Blum can imagine Karl as he was before the tick made an old man of him. Unyielding, a bloodsucker himself, the sort who never stops asking questions until the truth comes to light. He was a good police officer, Mark said, he learned all he knew from him. His instinct, his persistence. But she’s not going to tell Karl a thing, she won’t confide in him, won’t put him in danger. Even though Blum knows that he would never judge her or give her away, she bites her tongue. Saying nothing, she leaves him with his dark presentiments. Blum takes his hand and presses it. Karl knows she’s stubborn; he knows she isn’t going to tell him a thing. He’s known her long enough.
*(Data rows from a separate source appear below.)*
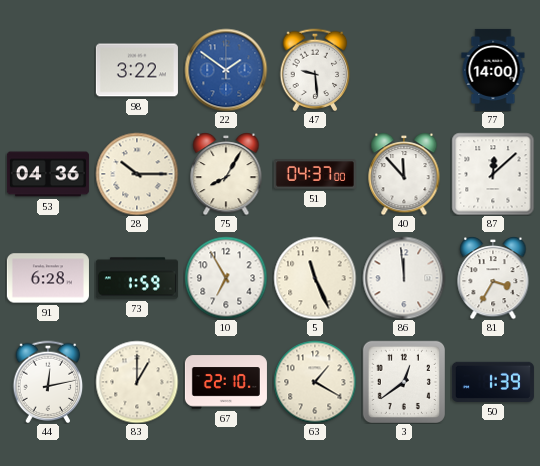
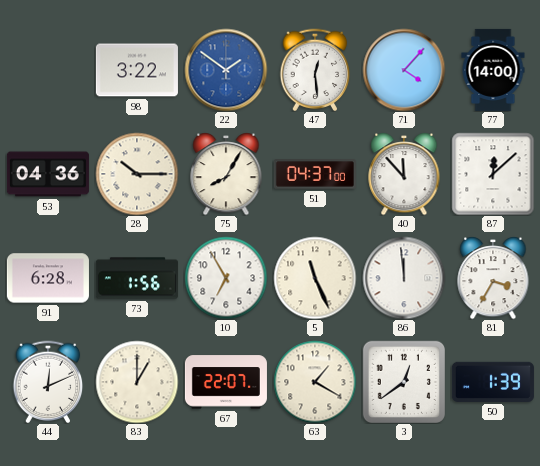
47: 9:29 -> 12:29
71: none -> 4:07
73: 1:59 -> 1:56
44: 12:13 -> 12:11
67: 22:10 -> 22:07
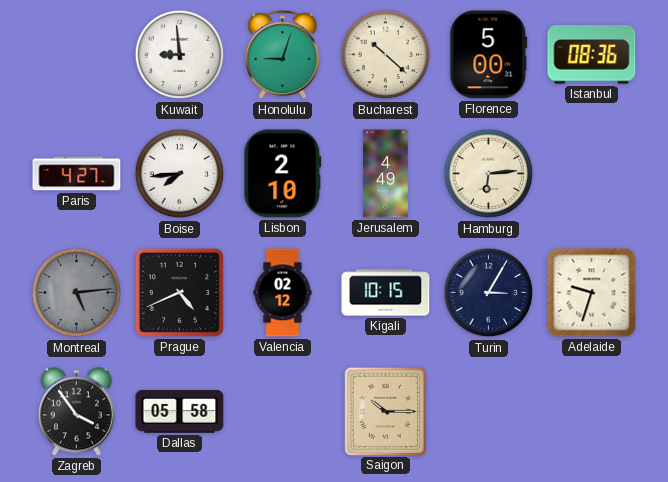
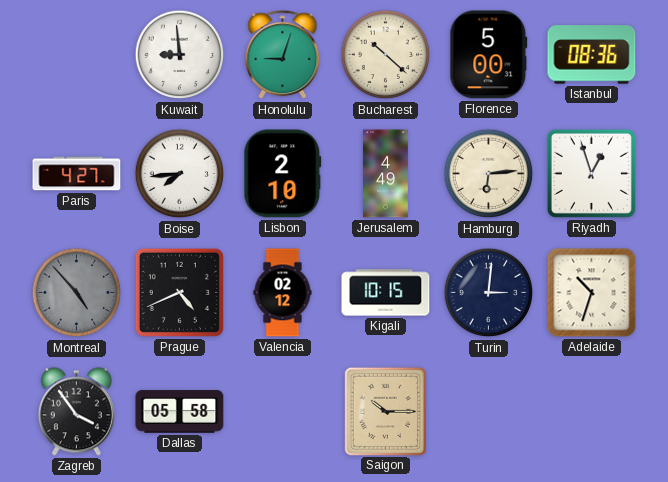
Riyadh: none -> 12:57
Montreal: 5:14 -> 4:53
Turin: 3:05 -> 3:01
Adelaide: 9:33 -> 10:33
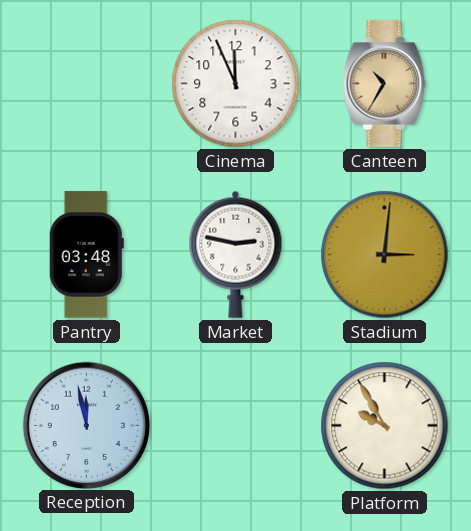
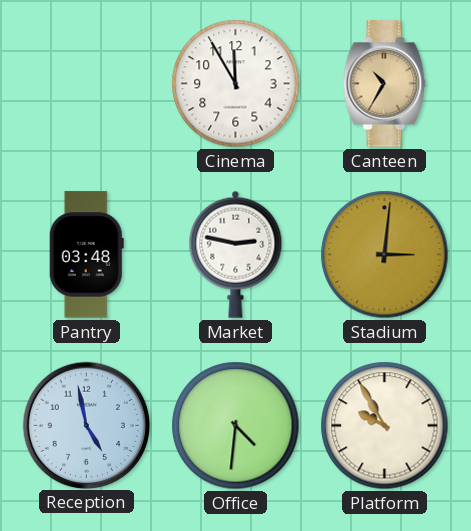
Cinema: 11:56 -> 11:55
Reception: 11:58 -> 4:58
Office: none -> 4:31
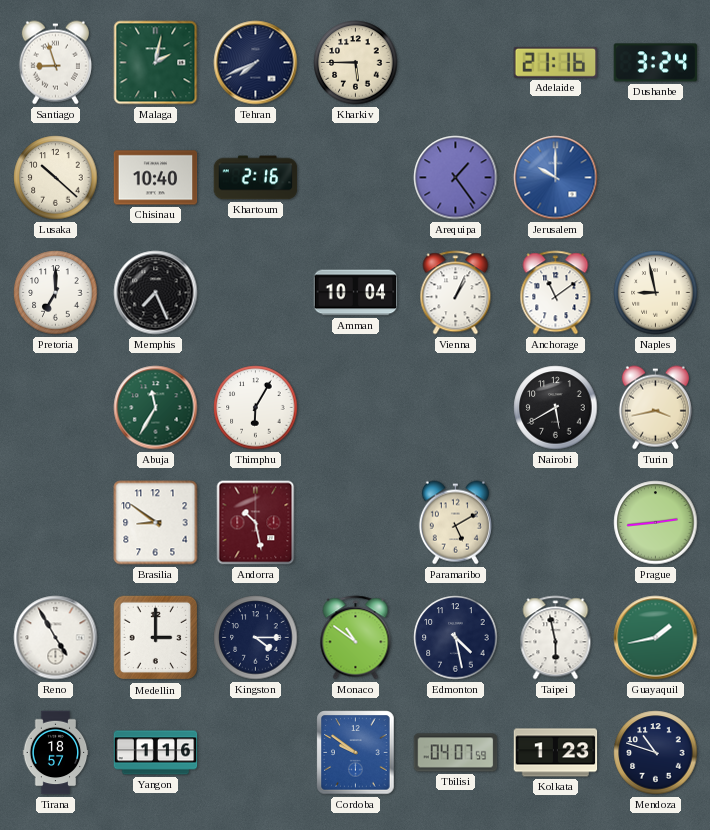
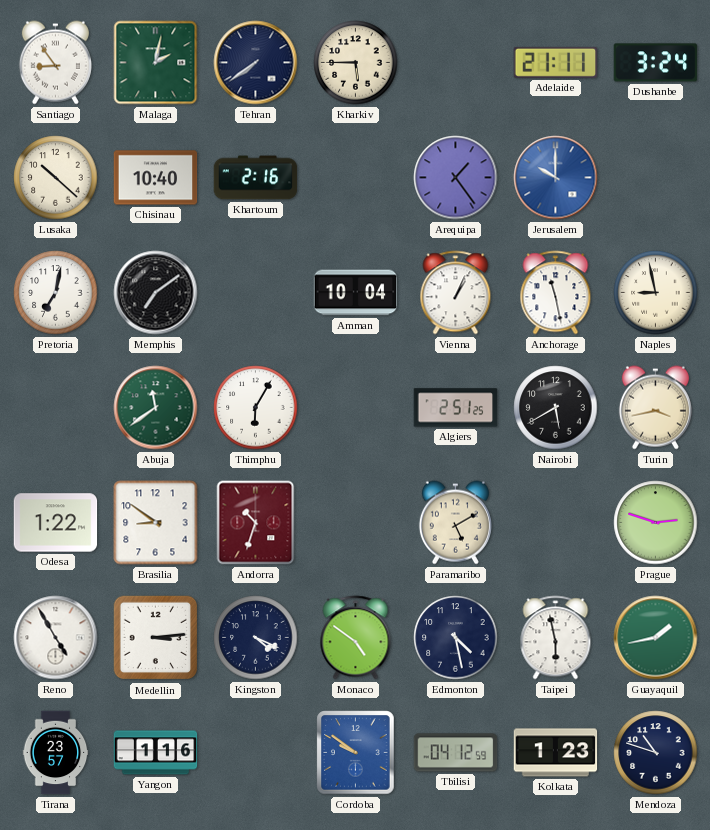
Santiago: 8:57 -> 8:54
Tehran: 7:41 -> 7:39
Adelaide: 21:16 -> 21:11
Pretoria: 7:00 -> 7:02
Memphis: 7:26 -> 7:09
Anchorage: 11:09 -> 11:28
Abuja: 11:35 -> 11:39
Algiers: none -> 2:51
Odesa: none -> 1:22
Andorra: 10:28 -> 10:33
Prague: 2:44 -> 2:48
Medellin: 3:00 -> 3:14
Kingston: 4:15 -> 4:19
Monaco: 10:51 -> 4:51
Tirana: 18:57 -> 23:57
Tbilisi: 04:07 -> 04:12
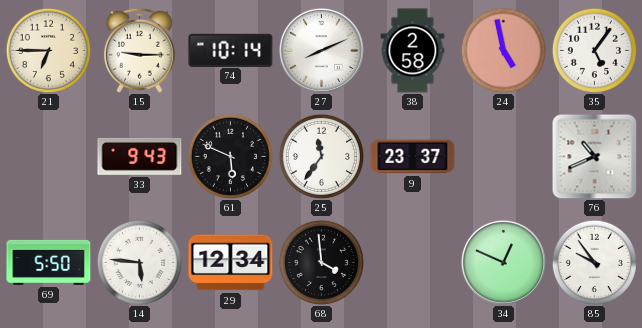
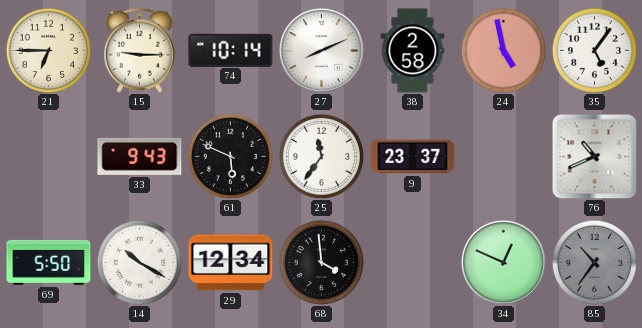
14: 5:46 -> 10:20
85: 9:54 -> 10:36
85 dial: white -> grey
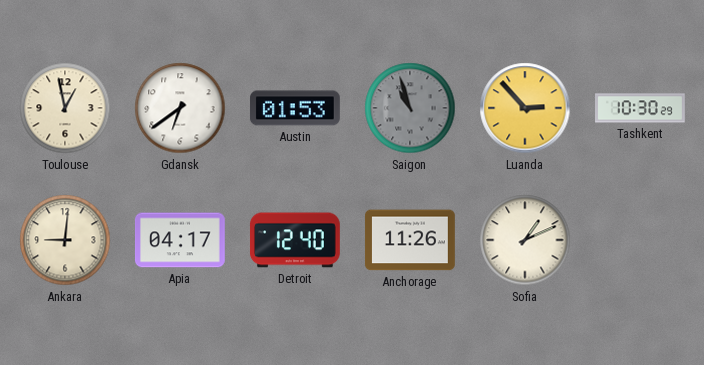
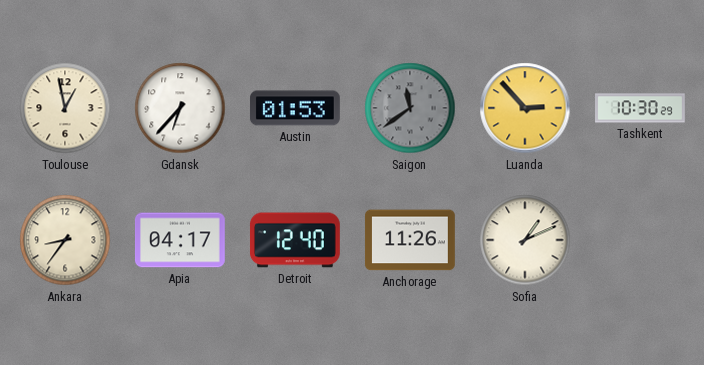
Gdansk: 6:39 -> 6:37
Saigon: 10:57 -> 11:39
Ankara: 9:01 -> 8:36
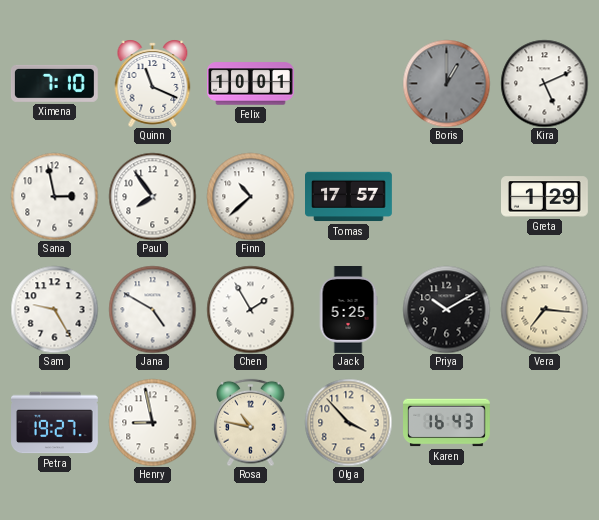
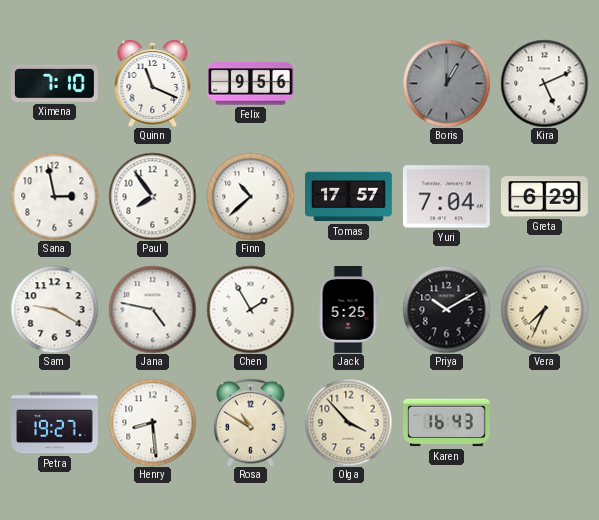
Felix: 10:01 -> 9:56
Yuri: none -> 7:04
Greta: 1:29 -> 6:29
Sam: 9:25 -> 9:20
Jana: 4:50 -> 4:47
Vera: 7:16 -> 7:34
Henry: 8:58 -> 8:29
Rosa: 10:47 -> 10:50
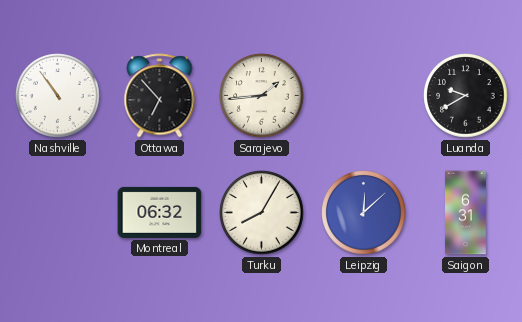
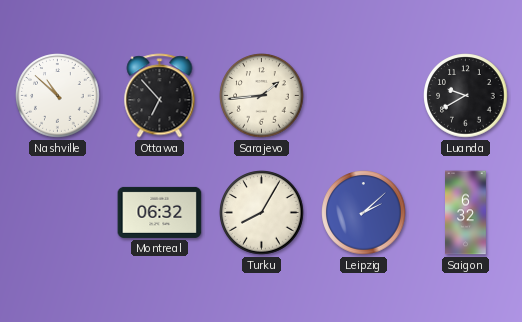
Nashville: 10:54 -> 10:52
Leipzig: 12:08 -> 2:08
Saigon: 6:31 -> 6:32
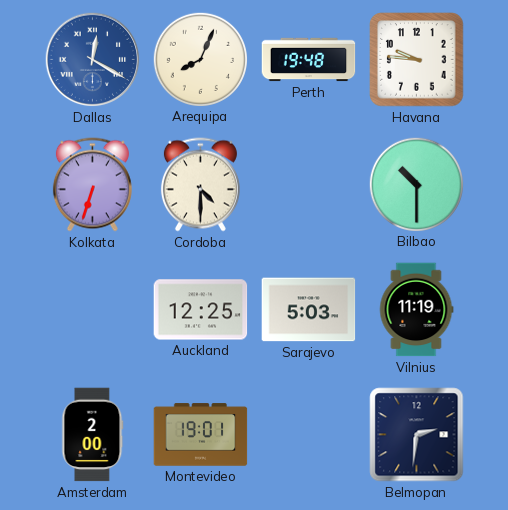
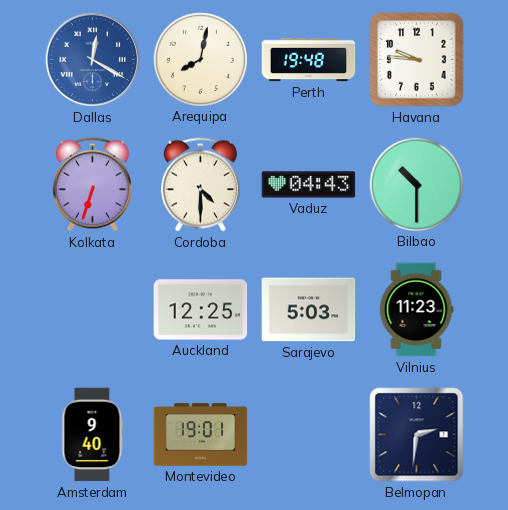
Arequipa: 8:04 -> 8:02
Vaduz: none -> 04:43
Vilnius: 11:19 -> 11:23
Amsterdam: 2:00 -> 9:40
He has come to love her for all that she is and all that she isn’t. She will not tell him that she has killed a man, cut him into pieces and buried him. She isn’t going to tell him that the man was probably Mark’s murderer. That there are four more of them out there. She won’t tell him any of that. Only their intertwined fingers matter. Blum’s hand in his must be enough. Karl must trust her.

•  •  •

How glad she is that he’s there. While she goes on investigating, like a woman possessed, looking for those men, Karl cooks for the children, puts them to bed, reads aloud to them. Those men must be somewhere, and somehow or other Blum will find them. Even though she knows less than nothing, she will run them to ground and make them talk. All four of them. But she doesn’t know where to begin. Men between thirty and sixty, inconspicuous and friendly, no one in the world would think for a moment that they could do something so perverted. White sheep innocently grazing in a meadow, probably leading a perfectly normal life, probably quite close to Blum. Respectable citizens like Schönborn. Men of good repute, psychopaths, murderers. By now Blum is convinced that they are responsible for Mark’s death. There can be no doubt about it, everything fits.